Assignment >> The lines to reproduce run from the one containing "inasi Pilihan untuk" through the final line of the entries; write them out exactly and add nothing.

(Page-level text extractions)

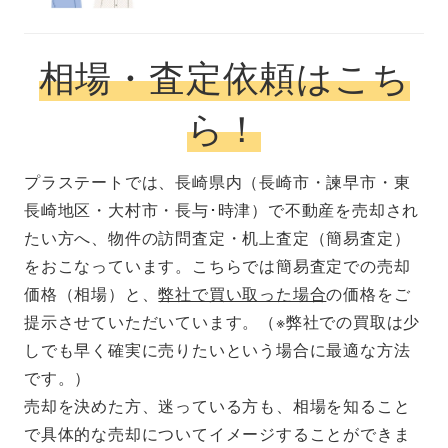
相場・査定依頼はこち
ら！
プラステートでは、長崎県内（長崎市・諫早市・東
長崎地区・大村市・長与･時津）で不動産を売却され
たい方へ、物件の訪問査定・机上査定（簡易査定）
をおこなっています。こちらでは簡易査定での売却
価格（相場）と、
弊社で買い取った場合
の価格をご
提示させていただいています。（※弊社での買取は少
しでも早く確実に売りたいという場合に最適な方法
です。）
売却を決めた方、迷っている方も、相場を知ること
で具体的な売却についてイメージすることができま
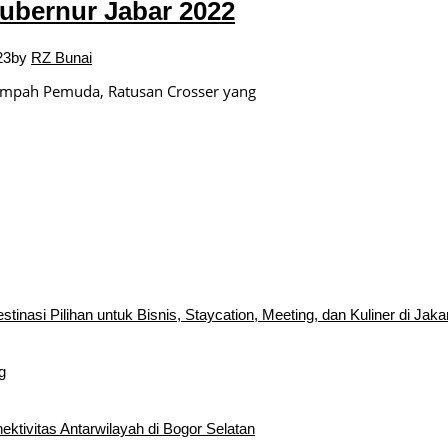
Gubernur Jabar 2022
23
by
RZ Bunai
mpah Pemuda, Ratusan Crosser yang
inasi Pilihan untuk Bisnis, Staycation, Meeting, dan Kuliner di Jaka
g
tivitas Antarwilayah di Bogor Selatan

Finished task >>
inasi Pilihan untuk Bisnis, Staycation, Meeting, dan Kuliner di Jaka
g
tivitas Antarwilayah di Bogor Selatan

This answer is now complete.